• Data section

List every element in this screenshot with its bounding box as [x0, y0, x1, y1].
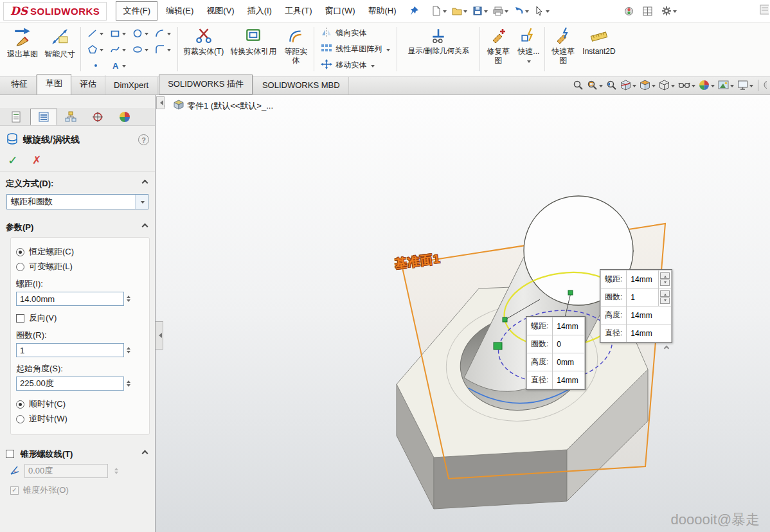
pitch-callout-spinner-up[interactable] — [660, 272, 670, 279]
linear-sketch-pattern-button[interactable]: 线性草图阵列 — [319, 42, 392, 57]
tab-features[interactable]: 特征 — [3, 75, 37, 94]
rebuild-icon[interactable] — [622, 4, 636, 18]
pitch-callout-spinner-down[interactable] — [660, 279, 670, 286]
pitch-input[interactable]: 14.00mm — [16, 292, 124, 306]
menu-insert[interactable]: 插入(I) — [241, 2, 278, 20]
zoom-fit-button[interactable] — [572, 78, 584, 92]
spline-tool[interactable] — [107, 41, 129, 57]
menu-file[interactable]: 文件(F) — [116, 1, 157, 21]
text-tool[interactable]: A — [107, 57, 129, 73]
graphics-area[interactable]: 零件1 (默认<<默认>_... 基准面1 螺距:14mm 圈数:0 高度:0m… — [156, 95, 770, 532]
ellipse-tool[interactable] — [129, 41, 152, 57]
definition-section-header[interactable]: 定义方式(D): — [0, 172, 155, 192]
revolutions-callout-spinner-up[interactable] — [660, 290, 670, 297]
polygon-tool[interactable] — [84, 41, 107, 57]
offset-entities-button[interactable]: 等距实体 — [280, 25, 312, 67]
help-icon[interactable]: ? — [138, 134, 149, 145]
drag-handle[interactable] — [494, 342, 502, 350]
pin-menu-icon[interactable] — [409, 6, 419, 16]
move-entities-button[interactable]: 移动实体 — [319, 58, 392, 73]
taper-angle-row: 0.00度 — [9, 464, 148, 478]
revolutions-input[interactable]: 1 — [16, 343, 124, 357]
view-settings-button[interactable] — [737, 78, 754, 92]
configurationmanager-tab[interactable] — [57, 109, 84, 125]
undo-button[interactable] — [512, 4, 531, 18]
toolbar-overflow-icon[interactable] — [760, 4, 769, 18]
circle-tool[interactable] — [129, 25, 152, 41]
rectangle-tool[interactable] — [107, 25, 129, 41]
callout-collapse-button[interactable] — [661, 344, 672, 352]
clockwise-radio[interactable]: 顺时针(C) — [16, 398, 144, 410]
display-pane-toggle[interactable] — [156, 96, 165, 109]
taper-section-header[interactable]: 锥形螺纹线(T) — [0, 443, 155, 463]
start-angle-spinner[interactable] — [127, 378, 130, 389]
quick-snaps-button[interactable]: 快速... — [514, 25, 542, 67]
reverse-checkbox[interactable]: 反向(V) — [16, 312, 144, 324]
mirror-entities-button[interactable]: 镜向实体 — [319, 26, 392, 40]
apply-scene-button[interactable] — [717, 78, 735, 92]
smart-dimension-button[interactable]: 智能尺寸 — [41, 25, 78, 60]
open-document-button[interactable] — [450, 4, 469, 18]
repair-sketch-button[interactable]: 修复草图 — [482, 25, 514, 67]
convert-entities-button[interactable]: 转换实体引用 — [227, 25, 280, 58]
dimxpertmanager-tab[interactable] — [84, 109, 111, 125]
rapid-sketch-button[interactable]: 快速草图 — [547, 25, 579, 67]
tab-addins[interactable]: SOLIDWORKS 插件 — [159, 75, 253, 94]
arc-tool[interactable] — [152, 25, 174, 41]
flyout-feature-tree[interactable]: 零件1 (默认<<默认>_... — [162, 100, 273, 112]
menu-edit[interactable]: 编辑(E) — [159, 2, 200, 20]
ok-button[interactable]: ✓ — [8, 153, 18, 167]
menu-help[interactable]: 帮助(H) — [362, 2, 403, 20]
edit-appearance-button[interactable] — [698, 78, 715, 92]
definition-dropdown[interactable]: 螺距和圈数 — [6, 194, 148, 209]
cancel-button[interactable]: ✗ — [32, 154, 41, 166]
print-button[interactable] — [491, 4, 510, 18]
tab-mbd[interactable]: SOLIDWORKS MBD — [254, 77, 349, 94]
logo-ds: DS — [10, 4, 28, 17]
menu-tools[interactable]: 工具(T) — [278, 2, 319, 20]
view-orientation-button[interactable] — [639, 78, 656, 92]
exit-sketch-button[interactable]: 退出草图 — [4, 25, 41, 60]
start-angle-input[interactable]: 225.00度 — [16, 377, 124, 391]
line-tool[interactable] — [84, 25, 107, 41]
trim-entities-button[interactable]: 剪裁实体(T) — [180, 25, 227, 58]
tab-sketch[interactable]: 草图 — [37, 74, 71, 94]
hud-overflow-icon[interactable] — [762, 78, 767, 92]
tab-evaluate[interactable]: 评估 — [71, 75, 105, 94]
start-point-marker[interactable] — [503, 317, 507, 322]
options-gear-button[interactable] — [659, 4, 679, 18]
variable-pitch-radio[interactable]: 可变螺距(L) — [16, 261, 144, 272]
zoom-area-button[interactable] — [586, 78, 604, 92]
display-style-button[interactable] — [658, 78, 676, 92]
end-point-marker[interactable] — [568, 290, 573, 295]
propertymanager-tab[interactable] — [30, 109, 57, 125]
pitch-spinner[interactable] — [127, 294, 130, 304]
revolutions-callout-spinner-down[interactable] — [660, 297, 670, 304]
previous-view-button[interactable] — [605, 78, 618, 92]
tab-dimxpert[interactable]: DimXpert — [105, 77, 157, 94]
3d-scene[interactable] — [156, 95, 770, 532]
menu-view[interactable]: 视图(V) — [200, 2, 240, 20]
point-tool[interactable] — [84, 57, 107, 73]
save-button[interactable] — [470, 4, 490, 18]
constant-pitch-radio[interactable]: 恒定螺距(C) — [16, 246, 144, 258]
featuremanager-tab[interactable] — [3, 109, 30, 125]
display-delete-relations-button[interactable]: 显示/删除几何关系 — [399, 25, 478, 58]
parameters-section-header[interactable]: 参数(P) — [0, 216, 155, 236]
taper-checkbox[interactable] — [6, 450, 14, 458]
linear-pattern-icon — [321, 43, 332, 55]
fillet-tool[interactable] — [152, 41, 174, 57]
panel-collapse-handle[interactable] — [156, 321, 163, 350]
new-document-button[interactable] — [429, 4, 449, 18]
section-view-button[interactable] — [620, 78, 637, 92]
watermark: dooooit@暴走 — [670, 510, 760, 529]
counterclockwise-radio[interactable]: 逆时针(W) — [16, 413, 144, 425]
select-button[interactable] — [532, 4, 551, 18]
displaymanager-tab[interactable] — [111, 109, 138, 125]
menu-window[interactable]: 窗口(W) — [319, 2, 362, 20]
instant2d-button[interactable]: Instant2D — [579, 25, 618, 58]
hide-show-items-button[interactable] — [677, 78, 696, 92]
revolutions-spinner[interactable] — [127, 345, 130, 355]
dropdown-arrow-icon[interactable] — [135, 195, 148, 209]
file-properties-icon[interactable] — [641, 4, 654, 18]
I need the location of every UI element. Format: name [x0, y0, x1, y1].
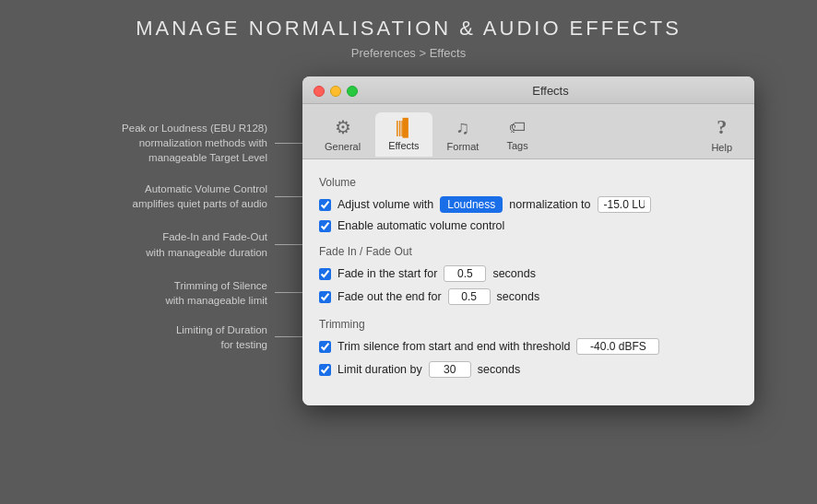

• What to produce
Where images occur in the data above, leave them out and repeat everything else exactly.

• Expected output
List every element in this screenshot with its bounding box as [x0, y0, x1, y1].
pitch-callout-spinner-up[interactable] — [660, 272, 670, 279]
linear-sketch-pattern-button[interactable]: 线性草图阵列 — [319, 42, 392, 57]
tab-features[interactable]: 特征 — [3, 75, 37, 94]
rebuild-icon[interactable] — [622, 4, 636, 18]
pitch-callout-spinner-down[interactable] — [660, 279, 670, 286]
pitch-input[interactable]: 14.00mm — [16, 292, 124, 306]
menu-insert[interactable]: 插入(I) — [241, 2, 278, 20]
zoom-fit-button[interactable] — [572, 78, 584, 92]
spline-tool[interactable] — [107, 41, 129, 57]
menu-file[interactable]: 文件(F) — [116, 1, 157, 21]
text-tool[interactable]: A — [107, 57, 129, 73]
graphics-area[interactable]: 零件1 (默认<<默认>_... 基准面1 螺距:14mm 圈数:0 高度:0m… — [156, 95, 770, 532]
ellipse-tool[interactable] — [129, 41, 152, 57]
definition-section-header[interactable]: 定义方式(D): — [0, 172, 155, 192]
revolutions-callout-spinner-up[interactable] — [660, 290, 670, 297]
polygon-tool[interactable] — [84, 41, 107, 57]
offset-entities-button[interactable]: 等距实体 — [280, 25, 312, 67]
help-icon[interactable]: ? — [138, 134, 149, 145]
drag-handle[interactable] — [494, 342, 502, 350]
pin-menu-icon[interactable] — [409, 6, 419, 16]
move-entities-button[interactable]: 移动实体 — [319, 58, 392, 73]
taper-angle-row: 0.00度 — [9, 464, 148, 478]
revolutions-input[interactable]: 1 — [16, 343, 124, 357]
view-settings-button[interactable] — [737, 78, 754, 92]
configurationmanager-tab[interactable] — [57, 109, 84, 125]
undo-button[interactable] — [512, 4, 531, 18]
toolbar-overflow-icon[interactable] — [760, 4, 769, 18]
circle-tool[interactable] — [129, 25, 152, 41]
rectangle-tool[interactable] — [107, 25, 129, 41]
callout-collapse-button[interactable] — [661, 344, 672, 352]
clockwise-radio[interactable]: 顺时针(C) — [16, 398, 144, 410]
display-pane-toggle[interactable] — [156, 96, 165, 109]
taper-section-header[interactable]: 锥形螺纹线(T) — [0, 443, 155, 463]
start-angle-spinner[interactable] — [127, 378, 130, 389]
quick-snaps-button[interactable]: 快速... — [514, 25, 542, 67]
reverse-checkbox[interactable]: 反向(V) — [16, 312, 144, 324]
mirror-entities-button[interactable]: 镜向实体 — [319, 26, 392, 40]
apply-scene-button[interactable] — [717, 78, 735, 92]
smart-dimension-button[interactable]: 智能尺寸 — [41, 25, 78, 60]
open-document-button[interactable] — [450, 4, 469, 18]
repair-sketch-button[interactable]: 修复草图 — [482, 25, 514, 67]
convert-entities-button[interactable]: 转换实体引用 — [227, 25, 280, 58]
dimxpertmanager-tab[interactable] — [84, 109, 111, 125]
rapid-sketch-button[interactable]: 快速草图 — [547, 25, 579, 67]
tab-addins[interactable]: SOLIDWORKS 插件 — [159, 75, 253, 94]
arc-tool[interactable] — [152, 25, 174, 41]
flyout-feature-tree[interactable]: 零件1 (默认<<默认>_... — [162, 100, 273, 112]
menu-edit[interactable]: 编辑(E) — [159, 2, 200, 20]
ok-button[interactable]: ✓ — [8, 153, 18, 167]
menu-help[interactable]: 帮助(H) — [362, 2, 403, 20]
edit-appearance-button[interactable] — [698, 78, 715, 92]
definition-dropdown[interactable]: 螺距和圈数 — [6, 194, 148, 209]
cancel-button[interactable]: ✗ — [32, 154, 41, 166]
print-button[interactable] — [491, 4, 510, 18]
tab-mbd[interactable]: SOLIDWORKS MBD — [254, 77, 349, 94]
logo-ds: DS — [10, 4, 28, 17]
menu-tools[interactable]: 工具(T) — [278, 2, 319, 20]
view-orientation-button[interactable] — [639, 78, 656, 92]
exit-sketch-button[interactable]: 退出草图 — [4, 25, 41, 60]
start-angle-input[interactable]: 225.00度 — [16, 377, 124, 391]
line-tool[interactable] — [84, 25, 107, 41]
trim-entities-button[interactable]: 剪裁实体(T) — [180, 25, 227, 58]
tab-sketch[interactable]: 草图 — [37, 74, 71, 94]
hud-overflow-icon[interactable] — [762, 78, 767, 92]
tab-evaluate[interactable]: 评估 — [71, 75, 105, 94]
start-point-marker[interactable] — [503, 317, 507, 322]
options-gear-button[interactable] — [659, 4, 679, 18]
variable-pitch-radio[interactable]: 可变螺距(L) — [16, 261, 144, 272]
zoom-area-button[interactable] — [586, 78, 604, 92]
display-style-button[interactable] — [658, 78, 676, 92]
end-point-marker[interactable] — [568, 290, 573, 295]
propertymanager-tab[interactable] — [30, 109, 57, 125]
pitch-spinner[interactable] — [127, 294, 130, 304]
revolutions-callout-spinner-down[interactable] — [660, 297, 670, 304]
previous-view-button[interactable] — [605, 78, 618, 92]
tab-dimxpert[interactable]: DimXpert — [105, 77, 157, 94]
3d-scene[interactable] — [156, 95, 770, 532]
menu-view[interactable]: 视图(V) — [200, 2, 240, 20]
point-tool[interactable] — [84, 57, 107, 73]
save-button[interactable] — [470, 4, 490, 18]
constant-pitch-radio[interactable]: 恒定螺距(C) — [16, 246, 144, 258]
featuremanager-tab[interactable] — [3, 109, 30, 125]
display-delete-relations-button[interactable]: 显示/删除几何关系 — [399, 25, 478, 58]
parameters-section-header[interactable]: 参数(P) — [0, 216, 155, 236]
taper-checkbox[interactable] — [6, 450, 14, 458]
linear-pattern-icon — [321, 43, 332, 55]
fillet-tool[interactable] — [152, 41, 174, 57]
panel-collapse-handle[interactable] — [156, 321, 163, 350]
new-document-button[interactable] — [429, 4, 449, 18]
section-view-button[interactable] — [620, 78, 637, 92]
watermark: dooooit@暴走 — [670, 510, 760, 529]
counterclockwise-radio[interactable]: 逆时针(W) — [16, 413, 144, 425]
select-button[interactable] — [532, 4, 551, 18]
displaymanager-tab[interactable] — [111, 109, 138, 125]
menu-window[interactable]: 窗口(W) — [319, 2, 362, 20]
instant2d-button[interactable]: Instant2D — [579, 25, 618, 58]
hide-show-items-button[interactable] — [677, 78, 696, 92]
revolutions-spinner[interactable] — [127, 345, 130, 355]
dropdown-arrow-icon[interactable] — [135, 195, 148, 209]
file-properties-icon[interactable] — [641, 4, 654, 18]
I need the location of every UI element. Format: name [x0, y0, x1, y1].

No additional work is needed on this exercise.